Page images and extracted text
::::::::
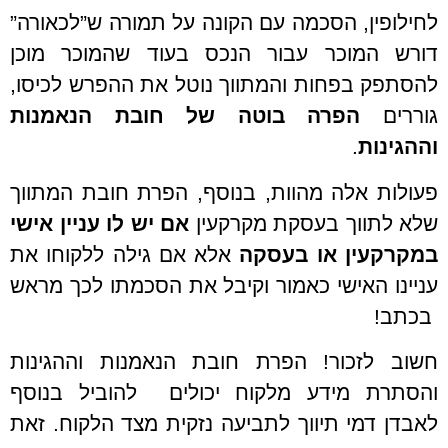
לחילופין, הסכמה עם הקונה על תמורה ש”לכאורה”
דורש המוכר עבור הנכס בעוד שהמוכר מוכן
להסתפק בפחות והמתווך נוטל את ההפרש לכיסו,
גוררים
הפרה בוטה של חובת הנאמנות
וההגינות
.
פעולות אלה מהוות, בנוסף, הפרת חובת המתווך
שלא לתווך בעסקת מקרקעין
אם יש לו עניין אישי
במקרקעין או בעסקה
אלא אם גילה ללקוחו את
עניינו האישי כאמור וקיבל את הסכמתו לכך מראש
בכתב!
חשוב לזכור! הפרת חובת הנאמנות וההגינות
והסתרת מידע מלקוח יכולים להוביל בנוסף
לאבדן דמי תיווך לתביעה נזקית מצד הלקוח. זאת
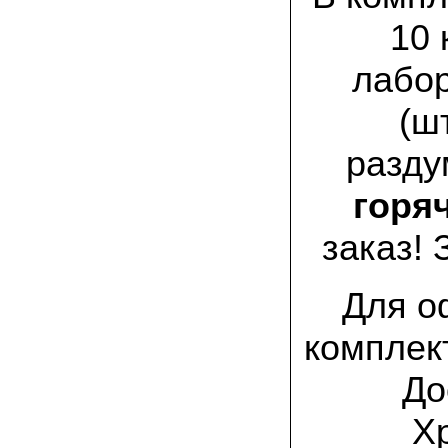
заморозков они начали плодоносить на
пнях
10 
23.07.2022 Юлия:
лабо
Спасибо за мицелий королевской
вешенки! У нас выросли замечательные
грибы!
(ш
разду
15.06.2022 Егор, Липецкая область:
Покупаем семена в грибаныче не один
уже раз. Все хорошо! Быстрая доставка
горяч
и качество отличное
заказ! 
26.05.2022 Алла Андреевна,
Костромская область:
Сеяла весной в открытый грунт зимний
опенок на древесину березы, на спилы
Для о
бревен и урожай уже начала собирать
вот на днях. Вкуснее грибов мы не
пробовали. Спасибо вам!
комплек
24.02.2022 Виктор Николаевич:
До
Доволен собранным урожаем
шампиньонов, я брал засеяный брикет.
Х
Грибы вкусные и сочные, собирал в 3
волны. Хорошо что с брикетом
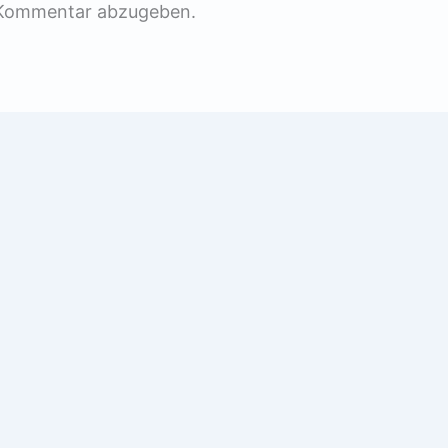
 Kommentar abzugeben.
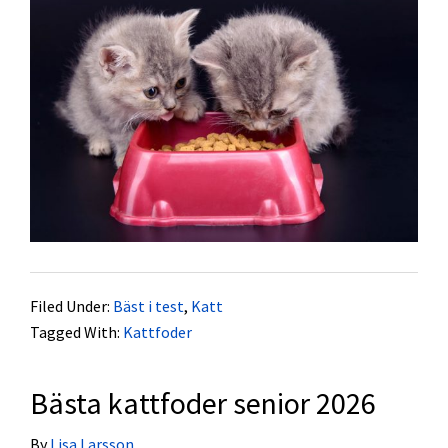
Filed Under:
Bäst i test
,
Katt
Tagged With:
Kattfoder
Bästa kattfoder senior 2026
By
Lisa Larsson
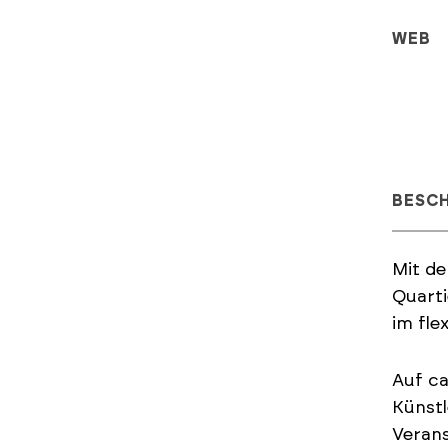
WEB
BESC
Mit de
Quarti
im fle
Auf ca
Künstl
Verans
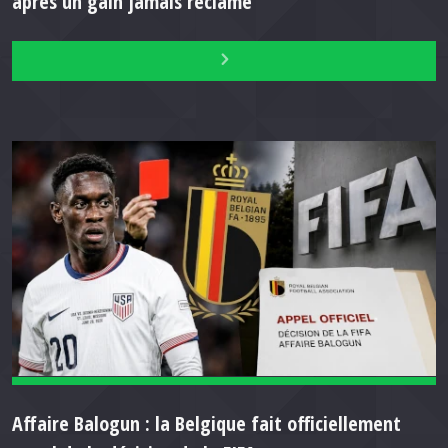
après un gain jamais réclamé
Affaire Balogun : la Belgique fait officiellement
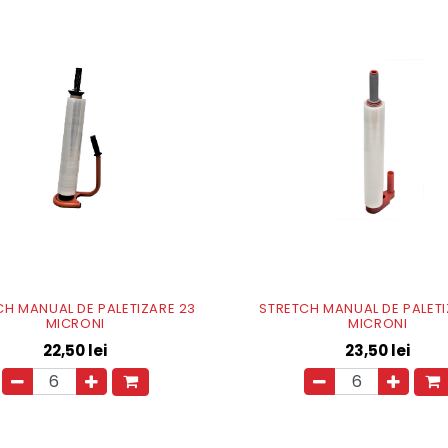
CH MANUAL DE PALETIZARE 23
STRETCH MANUAL DE PALETI
MICRONI
MICRONI
22,50
lei
23,50
lei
::::::::
Check each line above for the string "בנוסף" and copy those that have it.

פעולות אלה מהוות, בנוסף, הפרת חובת המתווך
והסתרת מידע מלקוח יכולים להוביל בנוסף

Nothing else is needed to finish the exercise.